Material provided →
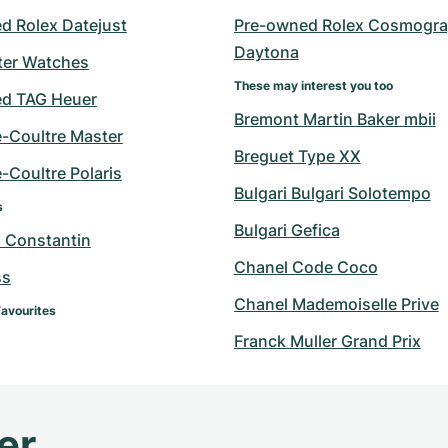
d Rolex Datejust
Pre-owned Rolex Cosmogra
Daytona
er Watches
These may interest you too
d TAG Heuer
Bremont Martin Baker mbii
e-Coultre Master
Breguet Type XX
-Coultre Polaris
Bulgari Bulgari Solotempo
s
Bulgari Gefica
 Constantin
Chanel Code Coco
ss
Chanel Mademoiselle Prive
Favourites
Franck Muller Grand Prix
er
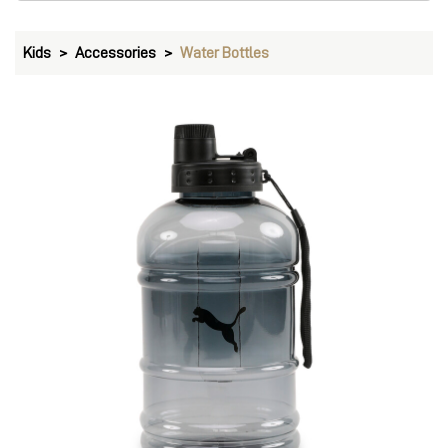
PUMA Training Waterbottle 1.7L
Price
:
₹ 1,299
₹ 1,299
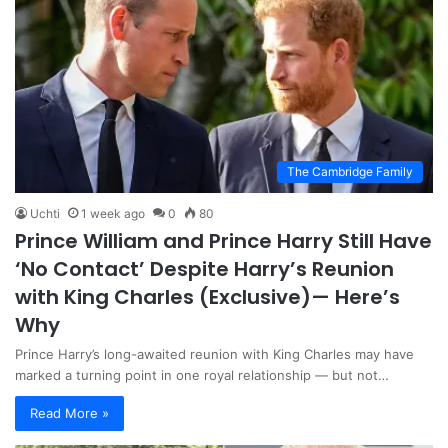
The Cambridge Family
Uchti
1 week ago
0
80
Prince William and Prince Harry Still Have
‘No Contact’ Despite Harry’s Reunion
with King Charles (Exclusive)— Here’s
Why
Prince Harry’s long-awaited reunion with King Charles may have
marked a turning point in one royal relationship — but not…
Read More »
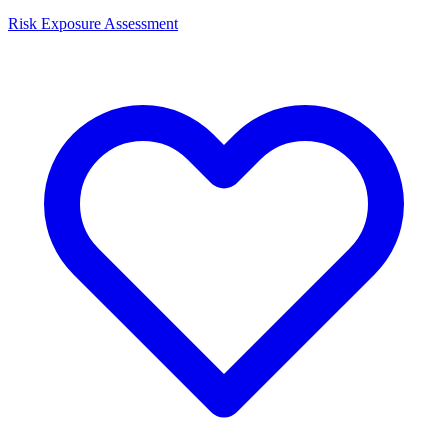
Risk Exposure Assessment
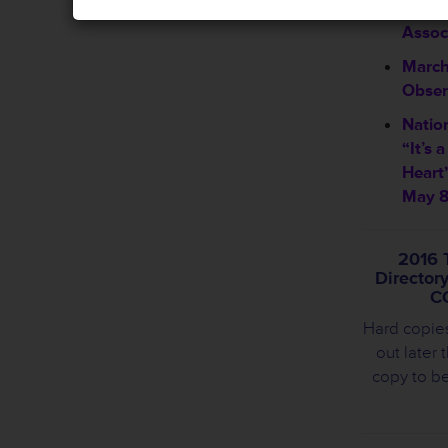
Welco
Assoc
March
Obser
Natio
“It’s 
Heart
May 8
2016 
Director
C
Hard copie
out later 
copy to b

Task → I would like the data copied exactly as it stands, with no pictures included.

Answer space →
d Rolex Datejust
Pre-owned Rolex Cosmogra
Daytona
er Watches
These may interest you too
d TAG Heuer
Bremont Martin Baker mbii
e-Coultre Master
Breguet Type XX
-Coultre Polaris
Bulgari Bulgari Solotempo
s
Bulgari Gefica
 Constantin
Chanel Code Coco
ss
Chanel Mademoiselle Prive
Favourites
Franck Muller Grand Prix
er
PUMA Training Waterbottle 1.7L
Price
:
₹ 1,299
₹ 1,299
The Cambridge Family
Uchti
1 week ago
0
80
Prince William and Prince Harry Still Have
‘No Contact’ Despite Harry’s Reunion
with King Charles (Exclusive)— Here’s
Why
Prince Harry’s long-awaited reunion with King Charles may have
marked a turning point in one royal relationship — but not…
Read More »
Risk Exposure Assessment
Welco
Assoc
March
Obser
Natio
“It’s 
Heart
May 8
2016 
Director
C
Hard copie
out later 
copy to b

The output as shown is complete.